Australian Mines (ASX:AUZ) jumped 40 per cent to 14c today after announcing a heavily over-subscribed placement raised $20 million.

But the ASX noted a newspaper article featured details of the placement “prior to any announcement being released”, and asked Australian Mines (ASX:AUZ) if it had “conveyed information to the media”.

“Absolutely not,” the explorer replied.

While its securities were in a trading halt, “someone who described themselves as an AUZ shareholder” published key terms of the placement on the Hot Copper investor forum, the company said.

The post — which now seems to have disappeared from Hot Copper — provided information including the 8.5c issue price, range of shares to be placed and the $7 million to $10.2 million amount to be raised.

The post appeared to be published by “Phillip321”.

“Upon further investigation by the company’s legal team, it appears that individual is an Australian broker, whose firm did not have any legal relationship with the company in this placement,” AUZ said.

AUZ had a strict policy that no director, employee or agent acting on its behalf should participate on the Hot Copper forum or any other investment-related social media platform.

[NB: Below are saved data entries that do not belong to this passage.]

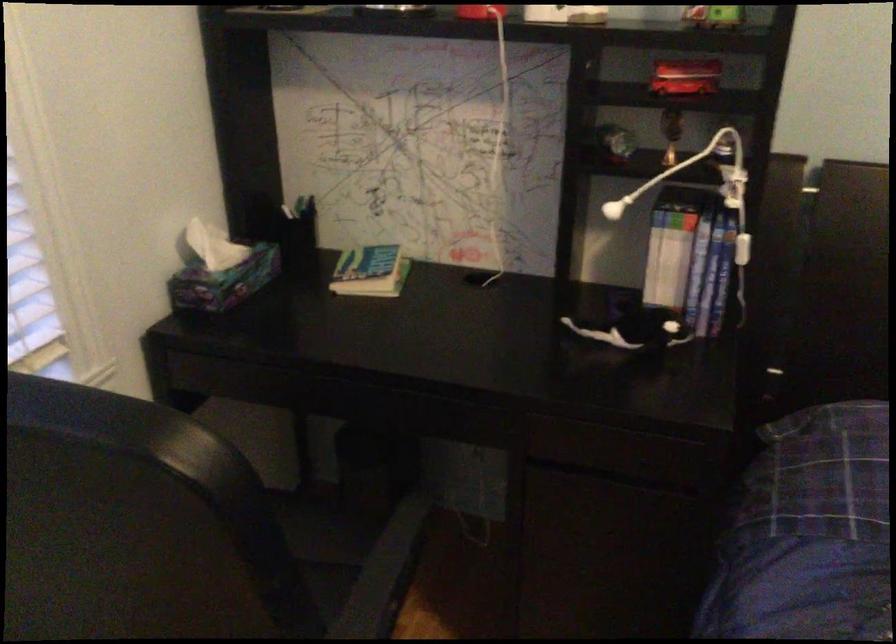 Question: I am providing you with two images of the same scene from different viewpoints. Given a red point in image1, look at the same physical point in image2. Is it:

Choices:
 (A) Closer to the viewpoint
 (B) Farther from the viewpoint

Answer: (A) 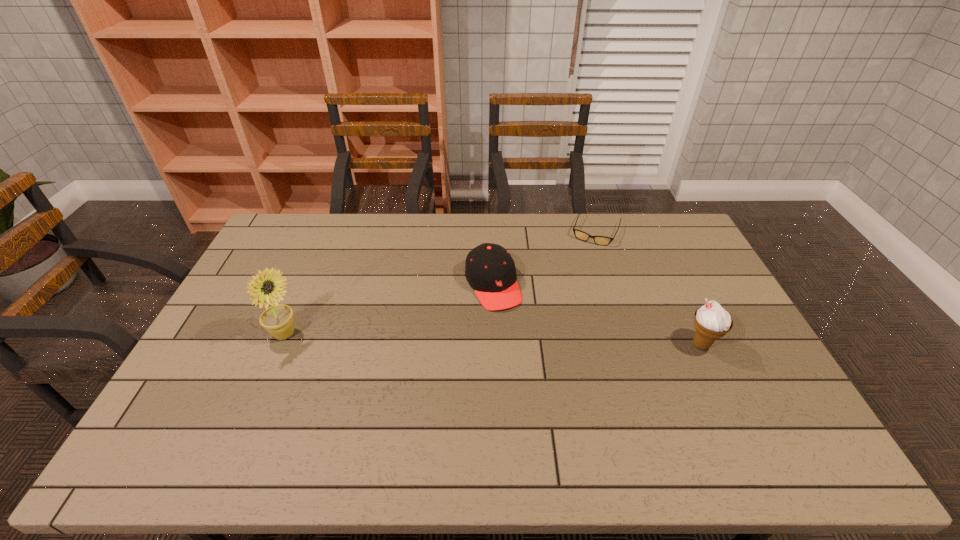 In order to click on free spot located 0.300m on the front-facing side of the third nearest object in this screenshot , I will do `click(542, 388)`.

Where is `vacant space located on the front-facing side of the third nearest object`? The image size is (960, 540). vacant space located on the front-facing side of the third nearest object is located at coordinates (515, 334).

At what (x,y) coordinates should I click in order to perform the action: click on free region located on the front-facing side of the third nearest object. Please return your answer as a coordinate pair (x, y). Image resolution: width=960 pixels, height=540 pixels. Looking at the image, I should click on (518, 341).

Image resolution: width=960 pixels, height=540 pixels. Find the location of `free space located on the front-facing side of the farthest object`. free space located on the front-facing side of the farthest object is located at coordinates (574, 282).

I want to click on free space located 0.110m on the front-facing side of the farthest object, so click(583, 263).

This screenshot has width=960, height=540. Find the location of `vacant space located on the front-facing side of the farthest object`. vacant space located on the front-facing side of the farthest object is located at coordinates (569, 294).

Where is `object located at the far edge`? The width and height of the screenshot is (960, 540). object located at the far edge is located at coordinates (583, 236).

Find the location of `object that is at the right edge`. object that is at the right edge is located at coordinates (711, 321).

Locate an element on the screen. free space at the far edge is located at coordinates (543, 217).

This screenshot has height=540, width=960. In the image, there is a desktop. What are the coordinates of `free space at the near edge` in the screenshot? It's located at (429, 406). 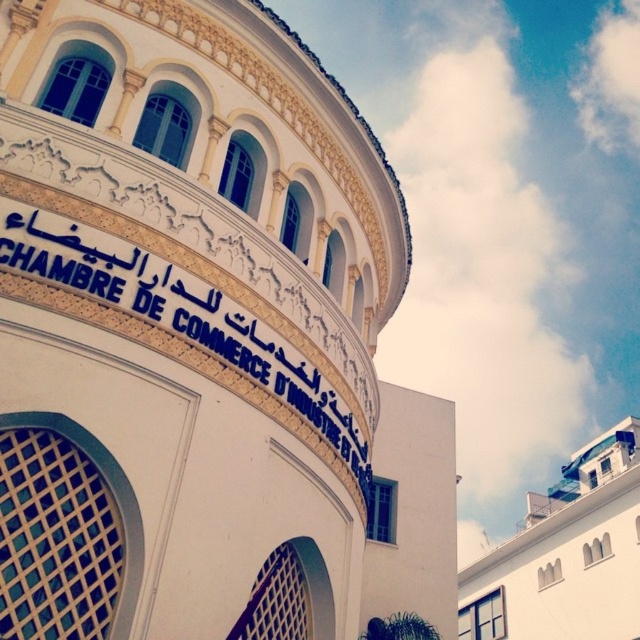 Question: Estimate the real-world distances between objects in this image. Which object is closer to the white stone building at center?

Choices:
 (A) white painted signboard at center
 (B) white matte building at upper right

Answer: (A)

Question: Based on their relative distances, which object is farther from the white painted signboard at center?

Choices:
 (A) white matte building at upper right
 (B) white stone building at center

Answer: (A)

Question: Which point is closer to the camera taking this photo?

Choices:
 (A) (12, 248)
 (B) (611, 534)

Answer: (A)

Question: Considering the relative positions of white stone building at center and white matte building at upper right in the image provided, where is white stone building at center located with respect to white matte building at upper right?

Choices:
 (A) above
 (B) below

Answer: (A)

Question: Is the position of white stone building at center less distant than that of white matte building at upper right?

Choices:
 (A) no
 (B) yes

Answer: (B)

Question: In this image, where is white stone building at center located relative to white matte building at upper right?

Choices:
 (A) left
 (B) right

Answer: (A) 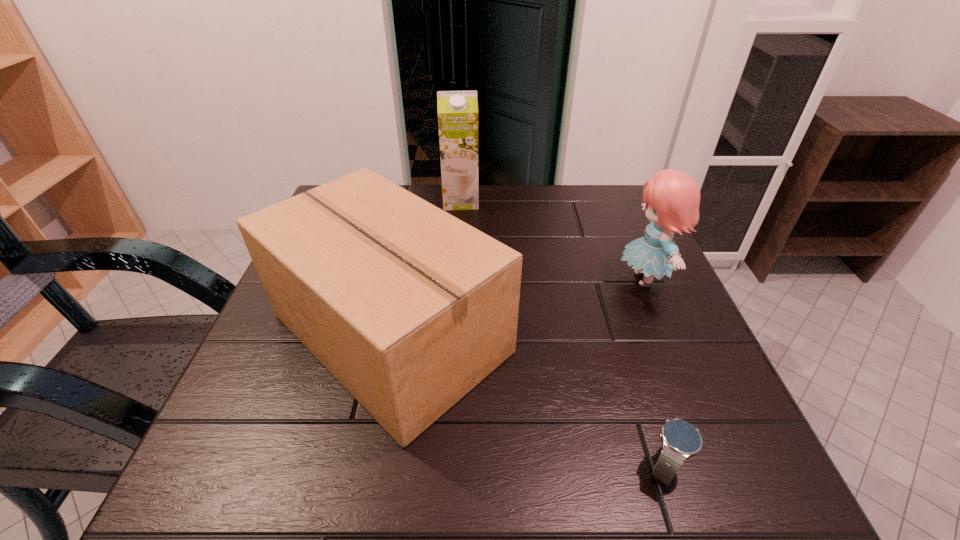 This screenshot has height=540, width=960. Find the location of `object that is the third closest to the shortest object`. object that is the third closest to the shortest object is located at coordinates (457, 111).

Locate which object ranks second in proximity to the box. Please provide its 2D coordinates. Your answer should be formatted as a tuple, i.e. [(x, y)], where the tuple contains the x and y coordinates of a point satisfying the conditions above.

[(457, 111)] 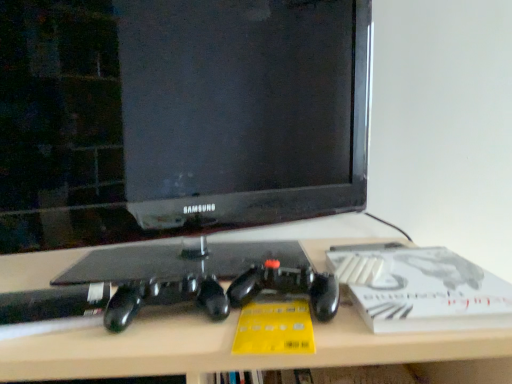 What do you see at coordinates (227, 349) in the screenshot? The height and width of the screenshot is (384, 512). I see `matte black desk at center` at bounding box center [227, 349].

Describe the element at coordinates (420, 289) in the screenshot. The width and height of the screenshot is (512, 384). I see `white matte paperback book at right` at that location.

Locate an element on the screen. The image size is (512, 384). black glossy monitor at center is located at coordinates (178, 116).

Does black glossy monitor at center have a greater height compared to matte black desk at center?

Correct, black glossy monitor at center is much taller as matte black desk at center.

Looking at this image, is black glossy monitor at center turned away from matte black desk at center?

No, black glossy monitor at center is not facing away from matte black desk at center.

Is black glossy monitor at center bigger than matte black desk at center?

Incorrect, black glossy monitor at center is not larger than matte black desk at center.

Is matte black desk at center closer to camera compared to black glossy monitor at center?

Yes, the depth of matte black desk at center is less than that of black glossy monitor at center.

Is matte black desk at center taller or shorter than black glossy monitor at center?

Clearly, matte black desk at center is shorter compared to black glossy monitor at center.

Is matte black desk at center turned away from black glossy monitor at center?

matte black desk at center is not turned away from black glossy monitor at center.

Is point (443, 352) closer or farther from the camera than point (90, 206)?

Point (443, 352) is positioned closer to the camera compared to point (90, 206).

This screenshot has width=512, height=384. What are the coordinates of `television behind the white matte paperback book at right` in the screenshot? It's located at (178, 116).

How much distance is there between black glossy monitor at center and white matte paperback book at right?

The distance of black glossy monitor at center from white matte paperback book at right is 14.46 inches.

Does black glossy monitor at center turn towards white matte paperback book at right?

Yes, black glossy monitor at center faces towards white matte paperback book at right.

In the scene shown: Which object is positioned more to the left, black glossy monitor at center or white matte paperback book at right?

Positioned to the left is black glossy monitor at center.

Can you confirm if white matte paperback book at right is shorter than black glossy monitor at center?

Following inquiries, AUZ said it was satisfied the information wasn’t provided to Hot Copper by a representative of Australian Mines or its corporate advisors.

 

AUZ's share price over the past month. Source: Investing.com
AUZ’s share price over the past month. Source: Investing.com

Oversubscribed placement

AUZ revealed today that the placement was oversubscribed by triple the amount sought, receiving applications for almost $40 million from international institutional investors.

AUZ  accepted $20 million in applications for 235.3 million shares at 8.5c each.

Institutional investors included one of the world’s biggest investment managers as well as a leading Asian-based resources investor.

“The willingness of these global funds to invest in Australian Mines is seen by the company as a strong endorsement of the quality of its projects, the development strategy being pursued of these assets, and the strength of the company’s management team,” AUZ said.

The cash will fund continuing trial mining and sample production at the Queensland “Sconi” cobalt project as well as a feasibility study.

The money will also help ramp up resource expansion drilling at its “Flemington” cobalt-scandium-nickel project in NSW.